The Indian driver is a big fan of the new moveable rear wing though: “I like the DRS, I think it works quite well. Overtaking shouldn’t be too easy otherwise it becomes fake F1. You’re able to pass using the DRS, but it’s still marginal on the limit and not easy to pull off.” Even with a 15% drag reduction thanks to DRS, you still need to be the real deal to make it in F1 it seems.

The re-introduced KERS system doesn’t seem to thrill the F1 ace as much however: “With KERS, I’m not so convinced personally because you’ve all got the same benefit. You come out of a corner and press the button and you’ve both got the same power, so it’s not actually helping overtaking. At least with DRS one’s got it and one doesn’t so you’re doing something that should affect racing.”

The new regulations have gone some way to injecting a much needed shot of action to the sport too. DRS has seen plenty of overtaking moves across the field this year and the new softer Pirelli tyre has brought tyre management and pitstops right back to the fore of F1.

“With the new tyre, wear during the races is really the main issue. Last year, on the option tyre you could pretty much do the whole race, but I think what we’ve seen of the new tyres so far will be the default for this season,” reckons Chandhok.

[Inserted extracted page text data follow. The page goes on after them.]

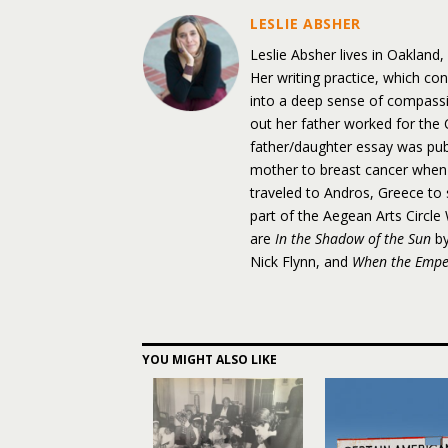
LESLIE ABSHER
Leslie Absher lives in Oakland
Her writing practice, which con
into a deep sense of compassi
out her father worked for the
father/daughter essay was pu
mother to breast cancer when
traveled to Andros, Greece to 
part of the Aegean Arts Circl
are
In the Shadow of the Sun
by
Nick Flynn, and
When the Empe
YOU MIGHT ALSO LIKE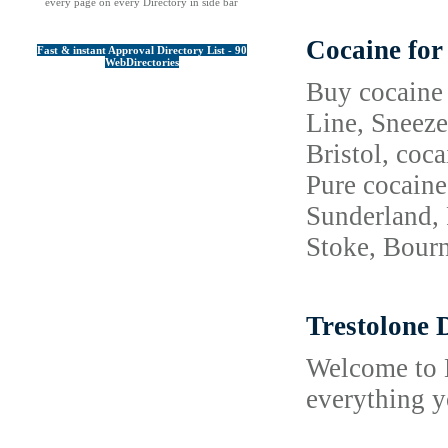
every page on every Directory in side bar
Cocaine for
Fast & instant Approval Directory List - 90
WebDirectories
Buy cocaine 
Line, Sneeze
Bristol, coc
Pure cocaine
Sunderland, 
Stoke, Bourn
Trestolone 
Welcome to M
everything y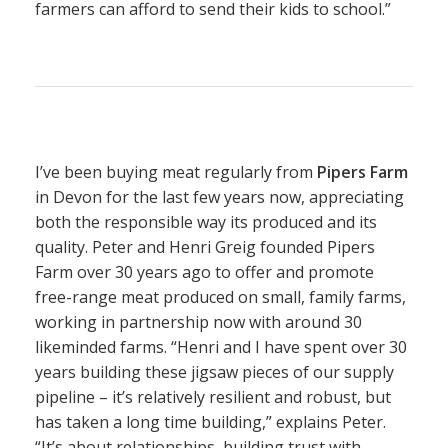
farmers can afford to send their kids to school.”
I’ve been buying meat regularly from
Pipers Farm
in Devon for the last few years now, appreciating
both the responsible way its produced and its
quality. Peter and Henri Greig founded Pipers
Farm over 30 years ago to offer and promote
free-range meat produced on small, family farms,
working in partnership now with around 30
likeminded farms. “Henri and I have spent over 30
years building these jigsaw pieces of our supply
pipeline – it’s relatively resilient and robust, but
has taken a long time building,” explains Peter.
“It’s about relationships, building trust with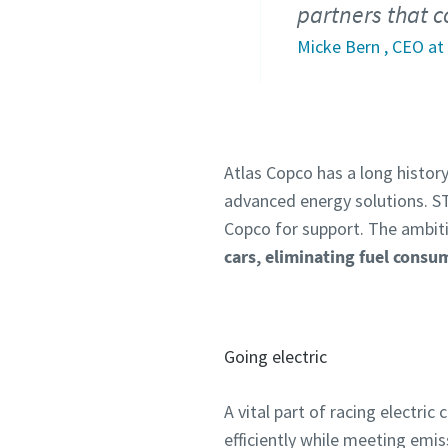
partners that c
Micke Bern , CEO at
Atlas Copco has a long history 
advanced energy solutions. S
Copco for support. The ambit
cars, eliminating fuel consu
Going electric
A vital part of racing electri
efficiently while meeting emis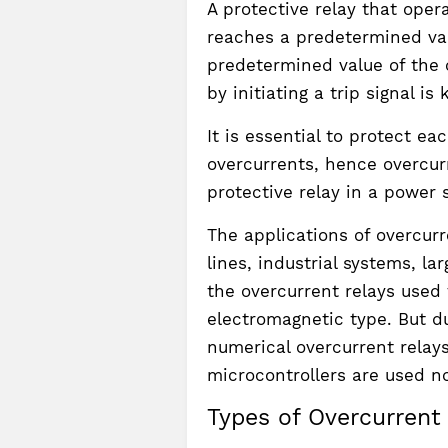
A protective relay that oper
reaches a predetermined val
predetermined value of the c
by initiating a trip signal i
It is essential to protect e
overcurrents, hence overcur
protective relay in a power 
The applications of overcurr
lines, industrial systems, l
the overcurrent relays used 
electromagnetic type. But du
numerical overcurrent relay
microcontrollers are used n
Types of Overcurrent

“It’s going to be different circuit to circuit obviously, but in general you are going to see more pitstops and more overtaking which I think is great.”

And the proposed ‘sprinkler system’ to further liven up F1? “It won’t happen,” says Chandhok. “Bernie [Ecclestone] has a very good sense of humour – he loves a laugh and to throw his toys around. He knows people hang on every word he says. He’s just baiting people really.”

So finally, what’s Chandhok’s take on the squawking tones of Eddie Jordan that echo around the F1 paddock? “I like Eddie, he’s very entertaining,” he says. “He’s not everybody’s cup of tea but I really get on with him.”